# TASK STATEMENT
Line by line, please look for the word "have" in the following records, then copy each line you find it in.

(Records from a collection)
****
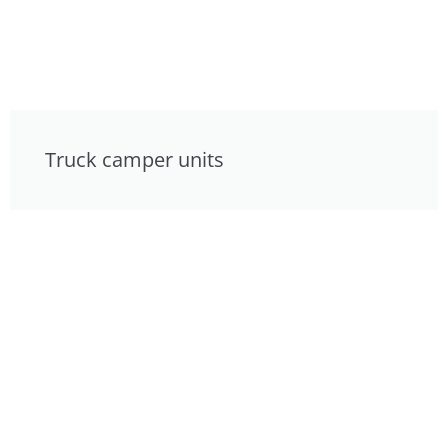
Truck camper units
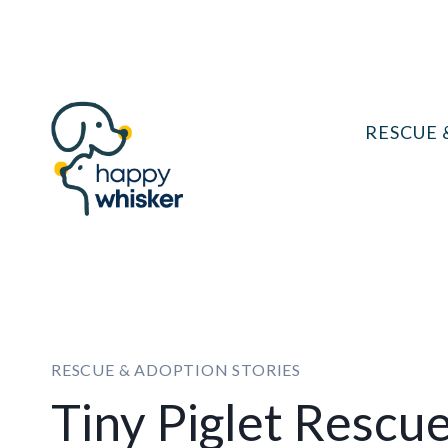
Skip
to
content
RESCUE 
RESCUE & ADOPTION STORIES
Tiny Piglet Rescu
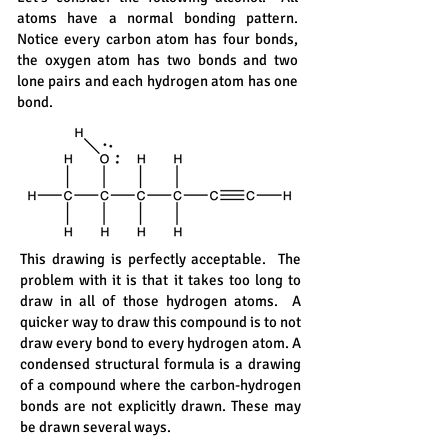
atoms have a normal bonding pattern.
Notice every carbon atom has four bonds,
the oxygen atom has two bonds and two
lone pairs and each hydrogen atom has one
bond.
This drawing is perfectly acceptable. The
problem with it is that it takes too long to
draw in all of those hydrogen atoms. A
quicker way to draw this compound is to not
draw every bond to every hydrogen atom. A
condensed structural formula is a drawing
of a compound where the carbon-hydrogen
bonds are not explicitly drawn. These may
be drawn several ways.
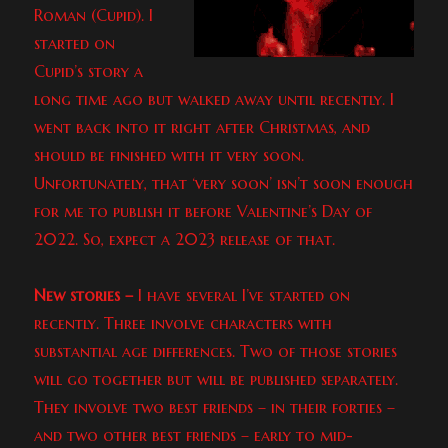
Roman (Cupid). I
started on
Cupid’s story a
long time ago but walked away until recently. I
went back into it right after Christmas, and
should be finished with it very soon.
Unfortunately, that ‘very soon’ isn’t soon enough
for me to publish it before Valentine’s Day of
2022. So, expect a 2023 release of that.
New stories –
I have several I’ve started on
recently. Three involve characters with
substantial age differences. Two of those stories
will go together but will be published separately.
They involve two best friends – in their forties –
and two other best friends – early to mid-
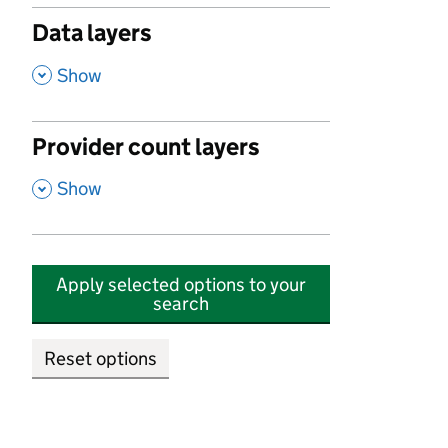
Data layers
,
Show
Provider count layers
,
Show
Apply selected options to your
search
Reset options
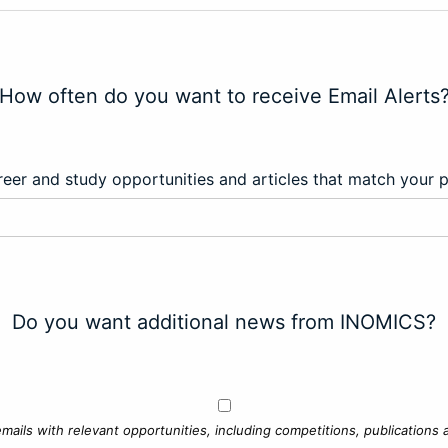
How often do you want to receive Email Alerts
eer and study opportunities and articles that match your 
Do you want additional news from INOMICS?
mails with relevant opportunities, including competitions, publications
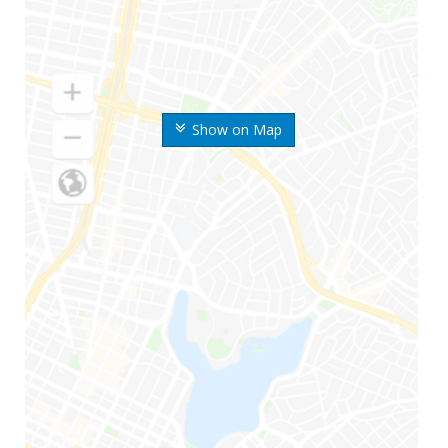
Show on Map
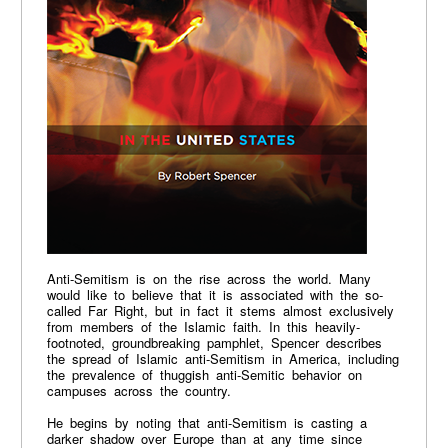
Anti-Semitism is on the rise across the world. Many
would like to believe that it is associated with the so-
called Far Right, but in fact it stems almost exclusively
from members of the Islamic faith. In this heavily-
footnoted, groundbreaking pamphlet, Spencer describes
the spread of Islamic anti-Semitism in America, including
the prevalence of thuggish anti-Semitic behavior on
campuses across the country.
He begins by noting that anti-Semitism is casting a
darker shadow over Europe than at any time since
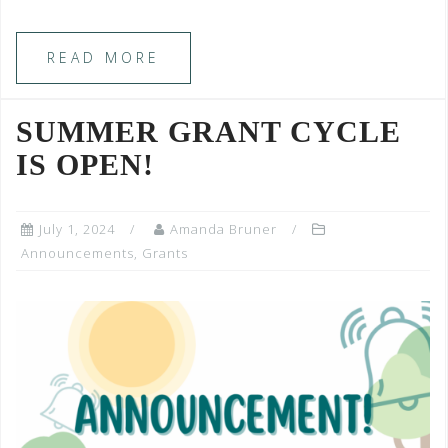
READ MORE
SUMMER GRANT CYCLE
IS OPEN!
July 1, 2024
Amanda Bruner
Announcements
,
Grants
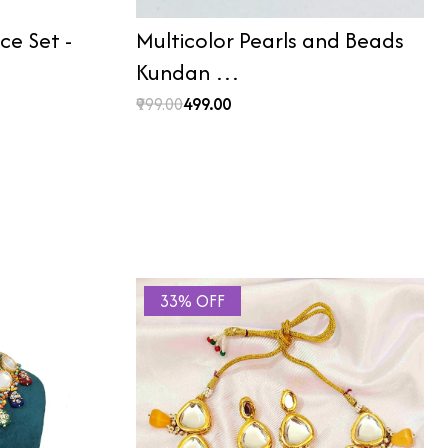
e Set -
Multicolor Pearls and Beads
Kundan …
₹999.00
₹499.00
33% OFF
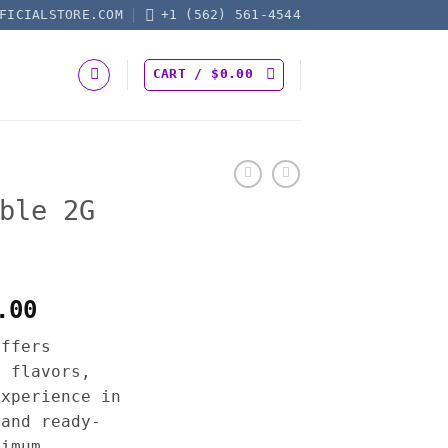
FICIALSTORE.COM
+1 (562) 561-4544
CART /
$
0.00
ble 2G
Price
.00
range:
offers
$25.00
h flavors,
through
experience in
$1,200.00
 and ready-
ximum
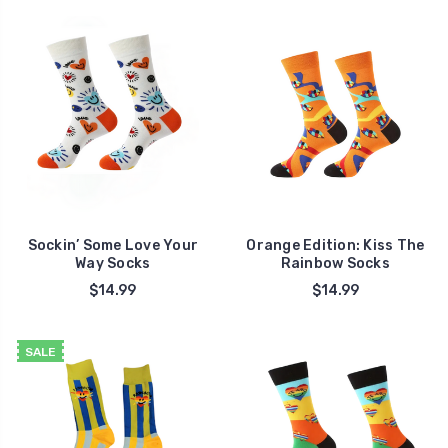
Sockin’ Some Love Your
Orange Edition: Kiss The
Way Socks
Rainbow Socks
$14.99
$14.99
SALE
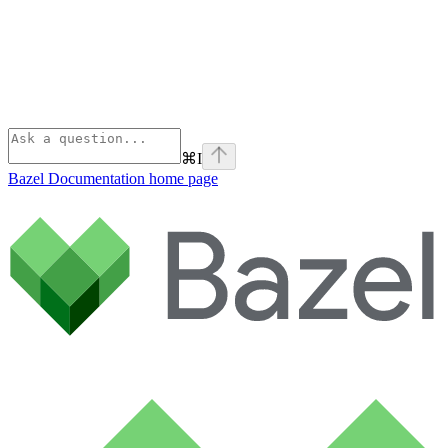
⌘
I
Bazel Documentation
home page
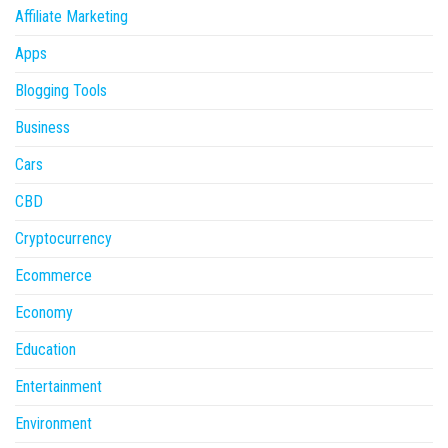
Affiliate Marketing
Apps
Blogging Tools
Business
Cars
CBD
Cryptocurrency
Ecommerce
Economy
Education
Entertainment
Environment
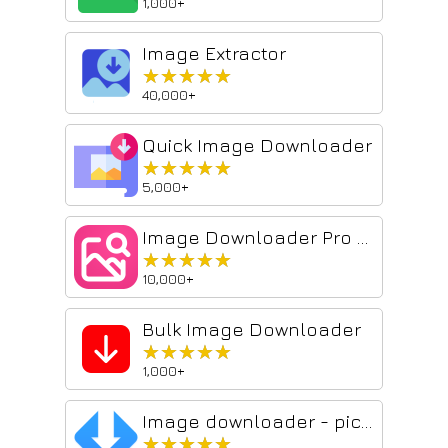
1,000+
Image Extractor
★★★★★
★★★★★
40,000+
Quick Image Downloader
★★★★★
★★★★★
5,000+
Image Downloader Pro Tool
★★★★★
★★★★★
10,000+
Bulk Image Downloader
★★★★★
★★★★★
1,000+
Image downloader - picture and photos saver
★★★★★
★★★★★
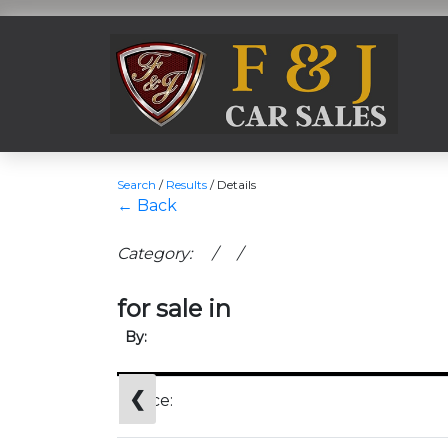
Search
/
Results
/
Details
← Back
Category: / /
for sale in
By:
❮
Price:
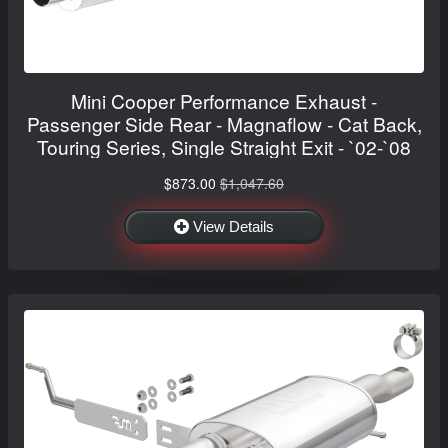
Mini Cooper Performance Exhaust -
Passenger Side Rear - Magnaflow - Cat Back,
Touring Series, Single Straight Exit - `02-`08
$873.00
$1,047.60
View Details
****
# ANSWER TO THIS EXERCISE
atoms have a normal bonding pattern.
I have several I’ve started on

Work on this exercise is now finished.